Selon le bureau du procureur général d’Ankara, les dix amiraux retraités ont été placés en garde à vue. Ils font partie des 104 signataires d’une lettre ouverte alertant contre la menace que pourrait représenter selon eux le projet de “Canal Istanbul”, porté par le président Recep Tayyip Erdogan, pour un traité qui garantit le libre passage par le détroit du Bosphore. Quatre autres anciens officiers ont aussi été visés par des mandats d’arrêt, mais n’ont pas été interpellés en raison de leur âge avancé. Ils ont reçu l’ordre de se présenter à la police d’Ankara dans les trois prochains jours.
Une enquête a été ouverte contre les militaires à la retraite pour “réunion visant à commettre un crime contre la sécurité de l’État et l’ordre constitutionnel”, selon le bureau du procureur. Les amiraux signataires se sont également vu retirer le logement mis à leur disposition par l’État et leur droit à une protection, selon le journal progouvernemental Sabah. Parmi les détenus figure notamment le contre-amiral Cem Gürdeniz, le “père” de la doctrine controversée de la “patrie bleue” prévoyant l’établissement de la souveraineté turque sur de larges pans de la Méditerranée orientale.
“Il y a une différence entre exprimer ses idées et faire une déclaration sur un ton de coup d’État”
Les autorités turques se basent sur cette doctrine pour justifier leurs ambitions maritimes à l’origine des tensions entre la Turquie et la Grèce. M. Gürdeniz est aussi connu pour sa prise de position pour une alliance “eurasianne” qui implique un rapprochement de la Turquie avec la Russie, l’Iran et la Chine plutôt qu’avec ses partenaires occidentaux. De hauts responsables turcs ont vigoureusement condamné la lettre ouverte des amiraux, qui devait être aussi examinée lundi lors d’une réunion au sommet de l’État présidée par M. Erdogan.
“Il y a une différence entre exprimer ses idées et faire une déclaration sur un ton de coup d’État”, a ainsi dénoncé dimanche le président du Parlement Mustafa Sentop. L’intervention des militaires dans la politique reste un sujet sensible en Turquie où l’armée, se définissant comme le garant de la laïcité, a mené trois coups d’État entre 1960 et 1980, et a longtemps eu une influence déterminante sur les gouvernements.

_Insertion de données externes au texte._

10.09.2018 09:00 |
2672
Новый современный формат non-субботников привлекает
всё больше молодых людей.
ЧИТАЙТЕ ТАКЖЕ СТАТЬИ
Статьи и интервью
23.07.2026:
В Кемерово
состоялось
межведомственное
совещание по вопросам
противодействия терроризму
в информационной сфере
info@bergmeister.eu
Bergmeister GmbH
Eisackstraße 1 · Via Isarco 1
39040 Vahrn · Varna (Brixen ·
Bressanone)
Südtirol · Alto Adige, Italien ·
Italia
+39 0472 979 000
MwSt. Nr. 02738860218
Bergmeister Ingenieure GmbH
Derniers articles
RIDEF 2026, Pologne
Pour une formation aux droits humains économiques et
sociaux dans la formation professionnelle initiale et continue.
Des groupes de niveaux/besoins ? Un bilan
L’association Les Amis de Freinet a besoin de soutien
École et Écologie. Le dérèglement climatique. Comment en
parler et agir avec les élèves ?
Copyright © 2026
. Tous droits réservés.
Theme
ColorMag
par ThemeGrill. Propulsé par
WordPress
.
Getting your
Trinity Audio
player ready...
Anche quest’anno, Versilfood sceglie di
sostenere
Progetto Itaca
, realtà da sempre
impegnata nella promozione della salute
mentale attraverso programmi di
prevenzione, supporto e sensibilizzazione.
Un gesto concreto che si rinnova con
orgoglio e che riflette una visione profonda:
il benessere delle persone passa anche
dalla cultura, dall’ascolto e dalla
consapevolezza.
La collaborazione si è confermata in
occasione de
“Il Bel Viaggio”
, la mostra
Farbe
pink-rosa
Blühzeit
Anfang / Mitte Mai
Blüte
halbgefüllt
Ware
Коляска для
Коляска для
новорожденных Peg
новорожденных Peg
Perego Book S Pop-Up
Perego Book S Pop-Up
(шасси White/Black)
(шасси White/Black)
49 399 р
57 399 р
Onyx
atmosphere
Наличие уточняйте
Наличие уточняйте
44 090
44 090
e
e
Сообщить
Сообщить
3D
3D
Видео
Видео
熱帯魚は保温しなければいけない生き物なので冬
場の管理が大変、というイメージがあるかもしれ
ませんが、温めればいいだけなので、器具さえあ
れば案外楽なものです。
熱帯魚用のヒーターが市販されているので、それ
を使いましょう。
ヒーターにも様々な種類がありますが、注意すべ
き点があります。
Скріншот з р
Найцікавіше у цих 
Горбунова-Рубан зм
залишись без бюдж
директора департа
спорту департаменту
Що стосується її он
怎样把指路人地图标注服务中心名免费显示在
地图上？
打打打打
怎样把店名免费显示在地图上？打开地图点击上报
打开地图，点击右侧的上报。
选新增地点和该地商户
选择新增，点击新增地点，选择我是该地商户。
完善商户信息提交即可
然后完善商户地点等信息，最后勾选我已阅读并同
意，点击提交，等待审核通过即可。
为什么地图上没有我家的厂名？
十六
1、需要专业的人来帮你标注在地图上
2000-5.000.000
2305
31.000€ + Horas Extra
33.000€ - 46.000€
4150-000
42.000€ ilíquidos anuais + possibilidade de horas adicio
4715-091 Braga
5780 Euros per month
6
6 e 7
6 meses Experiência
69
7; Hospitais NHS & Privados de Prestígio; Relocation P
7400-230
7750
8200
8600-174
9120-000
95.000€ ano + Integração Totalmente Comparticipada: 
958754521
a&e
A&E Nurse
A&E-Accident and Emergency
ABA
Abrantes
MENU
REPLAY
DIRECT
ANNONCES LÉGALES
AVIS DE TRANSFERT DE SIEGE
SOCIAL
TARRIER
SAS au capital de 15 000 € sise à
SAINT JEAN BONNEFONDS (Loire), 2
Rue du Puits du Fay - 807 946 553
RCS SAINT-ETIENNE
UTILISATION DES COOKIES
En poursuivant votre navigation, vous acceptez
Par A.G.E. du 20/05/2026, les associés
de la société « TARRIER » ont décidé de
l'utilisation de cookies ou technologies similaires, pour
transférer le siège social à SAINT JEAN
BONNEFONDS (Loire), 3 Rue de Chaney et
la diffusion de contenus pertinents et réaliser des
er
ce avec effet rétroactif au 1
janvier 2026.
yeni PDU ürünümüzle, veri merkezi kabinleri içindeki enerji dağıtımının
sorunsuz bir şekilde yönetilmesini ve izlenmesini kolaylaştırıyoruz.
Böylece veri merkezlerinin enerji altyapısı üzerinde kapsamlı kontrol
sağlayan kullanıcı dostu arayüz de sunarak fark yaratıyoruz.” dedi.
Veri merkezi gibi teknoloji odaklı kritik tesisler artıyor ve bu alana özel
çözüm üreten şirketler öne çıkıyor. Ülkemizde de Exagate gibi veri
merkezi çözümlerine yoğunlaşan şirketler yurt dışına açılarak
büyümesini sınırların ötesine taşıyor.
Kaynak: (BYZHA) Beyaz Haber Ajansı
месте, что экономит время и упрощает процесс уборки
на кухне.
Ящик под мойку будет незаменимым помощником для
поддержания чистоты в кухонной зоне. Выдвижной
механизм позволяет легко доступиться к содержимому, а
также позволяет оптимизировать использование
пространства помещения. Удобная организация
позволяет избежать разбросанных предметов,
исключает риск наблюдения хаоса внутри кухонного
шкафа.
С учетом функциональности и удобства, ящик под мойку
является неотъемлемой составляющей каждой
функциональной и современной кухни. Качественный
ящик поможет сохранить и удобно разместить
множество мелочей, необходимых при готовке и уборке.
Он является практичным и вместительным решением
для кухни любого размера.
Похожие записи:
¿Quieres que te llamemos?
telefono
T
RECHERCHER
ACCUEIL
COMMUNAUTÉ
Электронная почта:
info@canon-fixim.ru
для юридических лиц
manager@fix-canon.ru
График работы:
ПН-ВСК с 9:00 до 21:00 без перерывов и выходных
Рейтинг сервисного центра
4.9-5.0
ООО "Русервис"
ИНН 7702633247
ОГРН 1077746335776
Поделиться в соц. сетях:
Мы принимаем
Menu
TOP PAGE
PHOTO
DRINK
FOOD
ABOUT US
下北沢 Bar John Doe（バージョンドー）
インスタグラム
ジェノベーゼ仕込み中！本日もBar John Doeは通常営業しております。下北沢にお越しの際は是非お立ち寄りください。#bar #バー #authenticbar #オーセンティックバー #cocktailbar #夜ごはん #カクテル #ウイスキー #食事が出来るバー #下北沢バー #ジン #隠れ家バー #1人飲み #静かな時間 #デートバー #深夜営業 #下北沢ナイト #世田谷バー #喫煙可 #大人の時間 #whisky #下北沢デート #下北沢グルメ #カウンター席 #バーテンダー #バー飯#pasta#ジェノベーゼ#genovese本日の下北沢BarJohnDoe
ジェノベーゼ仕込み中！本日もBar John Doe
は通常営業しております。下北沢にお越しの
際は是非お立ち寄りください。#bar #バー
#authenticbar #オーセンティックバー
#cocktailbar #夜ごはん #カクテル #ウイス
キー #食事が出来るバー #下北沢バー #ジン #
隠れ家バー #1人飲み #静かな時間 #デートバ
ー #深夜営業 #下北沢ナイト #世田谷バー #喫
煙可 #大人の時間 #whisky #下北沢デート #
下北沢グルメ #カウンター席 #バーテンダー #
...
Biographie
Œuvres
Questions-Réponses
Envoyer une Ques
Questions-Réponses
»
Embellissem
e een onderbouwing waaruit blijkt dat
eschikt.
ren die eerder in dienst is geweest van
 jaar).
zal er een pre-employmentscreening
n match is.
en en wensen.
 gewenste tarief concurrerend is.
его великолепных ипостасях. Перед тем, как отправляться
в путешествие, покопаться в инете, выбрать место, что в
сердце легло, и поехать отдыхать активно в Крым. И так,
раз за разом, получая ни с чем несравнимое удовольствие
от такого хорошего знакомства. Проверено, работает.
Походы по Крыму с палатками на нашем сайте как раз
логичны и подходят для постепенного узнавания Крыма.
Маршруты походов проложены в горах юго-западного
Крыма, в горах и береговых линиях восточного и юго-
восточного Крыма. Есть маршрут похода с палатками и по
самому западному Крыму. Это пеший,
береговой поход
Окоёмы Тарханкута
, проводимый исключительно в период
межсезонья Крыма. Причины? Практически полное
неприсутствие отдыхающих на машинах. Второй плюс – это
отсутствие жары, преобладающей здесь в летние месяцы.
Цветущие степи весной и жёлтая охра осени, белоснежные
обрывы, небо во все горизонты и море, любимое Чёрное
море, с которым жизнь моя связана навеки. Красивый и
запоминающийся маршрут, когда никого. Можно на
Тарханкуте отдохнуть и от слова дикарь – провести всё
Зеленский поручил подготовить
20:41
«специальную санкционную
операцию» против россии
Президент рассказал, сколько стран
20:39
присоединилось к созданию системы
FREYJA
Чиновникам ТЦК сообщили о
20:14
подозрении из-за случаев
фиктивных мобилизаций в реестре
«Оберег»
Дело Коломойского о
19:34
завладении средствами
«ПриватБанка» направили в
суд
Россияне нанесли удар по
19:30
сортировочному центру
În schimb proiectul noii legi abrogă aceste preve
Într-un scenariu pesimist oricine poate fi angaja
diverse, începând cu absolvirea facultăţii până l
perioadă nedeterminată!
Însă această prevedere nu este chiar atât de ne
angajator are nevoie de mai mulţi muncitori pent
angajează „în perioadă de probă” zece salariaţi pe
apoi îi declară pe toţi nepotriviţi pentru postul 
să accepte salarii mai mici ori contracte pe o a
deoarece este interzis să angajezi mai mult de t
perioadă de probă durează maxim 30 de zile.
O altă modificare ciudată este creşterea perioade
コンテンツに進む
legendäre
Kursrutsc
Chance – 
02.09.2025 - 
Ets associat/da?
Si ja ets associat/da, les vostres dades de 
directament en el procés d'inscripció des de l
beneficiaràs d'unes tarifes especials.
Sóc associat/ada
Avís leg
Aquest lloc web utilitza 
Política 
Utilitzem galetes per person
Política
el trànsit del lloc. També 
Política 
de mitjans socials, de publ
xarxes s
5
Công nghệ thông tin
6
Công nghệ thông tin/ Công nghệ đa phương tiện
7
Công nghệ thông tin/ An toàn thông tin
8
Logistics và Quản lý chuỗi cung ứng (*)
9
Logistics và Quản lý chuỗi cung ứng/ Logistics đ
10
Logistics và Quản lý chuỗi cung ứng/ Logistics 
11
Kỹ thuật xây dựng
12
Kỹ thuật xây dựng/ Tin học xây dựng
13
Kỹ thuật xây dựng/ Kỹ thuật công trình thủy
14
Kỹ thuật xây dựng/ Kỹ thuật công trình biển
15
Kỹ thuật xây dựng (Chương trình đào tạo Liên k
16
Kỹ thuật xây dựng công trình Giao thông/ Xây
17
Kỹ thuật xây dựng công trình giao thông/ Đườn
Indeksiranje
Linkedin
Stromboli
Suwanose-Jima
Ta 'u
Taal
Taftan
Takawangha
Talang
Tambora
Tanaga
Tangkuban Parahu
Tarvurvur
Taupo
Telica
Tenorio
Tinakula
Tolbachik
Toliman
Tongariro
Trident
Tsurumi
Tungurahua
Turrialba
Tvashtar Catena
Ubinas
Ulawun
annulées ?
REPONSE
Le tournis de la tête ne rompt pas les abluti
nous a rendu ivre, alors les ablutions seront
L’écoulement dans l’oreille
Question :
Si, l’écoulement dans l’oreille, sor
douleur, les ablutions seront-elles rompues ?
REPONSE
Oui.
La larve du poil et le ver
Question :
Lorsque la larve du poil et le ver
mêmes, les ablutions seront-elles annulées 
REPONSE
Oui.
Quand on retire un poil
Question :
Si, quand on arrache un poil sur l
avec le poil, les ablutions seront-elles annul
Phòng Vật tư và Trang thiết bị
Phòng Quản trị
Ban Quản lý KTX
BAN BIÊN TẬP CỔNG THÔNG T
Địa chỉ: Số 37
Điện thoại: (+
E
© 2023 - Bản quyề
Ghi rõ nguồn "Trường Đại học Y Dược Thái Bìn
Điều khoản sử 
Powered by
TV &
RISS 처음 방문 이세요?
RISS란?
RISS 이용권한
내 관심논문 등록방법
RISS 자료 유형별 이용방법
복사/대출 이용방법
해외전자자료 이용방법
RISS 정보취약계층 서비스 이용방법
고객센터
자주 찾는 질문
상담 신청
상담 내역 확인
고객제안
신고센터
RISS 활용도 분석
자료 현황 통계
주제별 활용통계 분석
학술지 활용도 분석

Après avoir mené des réformes ayant considérablement réduit le poids des militaires, M. Erdogan a survécu en juillet 2016 à une tentative de coup d’État menée par des militaires factieux, qu’il a imputée aux partisans du prédicateur Fethullah Gülen, basé aux États-Unis.
L’approbation par la Turquie, le mois dernier, des plans de construction à Istanbul d’un canal de navigation comparable à ceux de Panama ou de Suez a ouvert le débat sur la Convention de Montreux. Le gouvernement argue que Canal Istanbul permettrait de doter la ville d’un nouveau pôle d’attractivité en plus de soulager le Bosphore, l’un des détroits les plus congestionnés du monde.
Mais les opposants affirment qu’outre son impact sur l’environnement, le projet pourrait compromettre la Convention de Montreux, datant de 1936, qui garantit le libre passage des navires civils dans les détroits du Bosphore et des Dardanelles, aussi bien en temps de paix que de guerre. Le traité impose cependant des restrictions au passage par les détroits turcs des navires de guerre n’appartenant pas aux pays riverains de la Mer Noire.
Selon certains observateurs, une remise en question éventuelle du traité par le biais du canal Istanbul pourrait faciliter l’accès des navires de guerre américains en Mer Noire. Dans leur lettre, les 104 amiraux à la retraite ont affirmé qu’il était “inquiétant” d’ouvrir un débat sur le traité de Montreux, estimant qu’il s’agit d’un accord qui “protège au mieux les intérêts turcs”.
Le projet de canal et la remise en question éventuelle du traité ont aussi suscité des inquiétudes en Russie. “Moscou craint que des pays de l’Otan ou tout autre État opposé à la Russie puissent acheminer des navires de guerre à tout moment en Mer Noire (…), ce qui pourrait menacer ostensiblement la sécurité nationale russe”, estimait la fondation Jamestown, un groupe de réflexion sur la politique de défense basé aux États-Unis, dans une note publiée en mars 2020.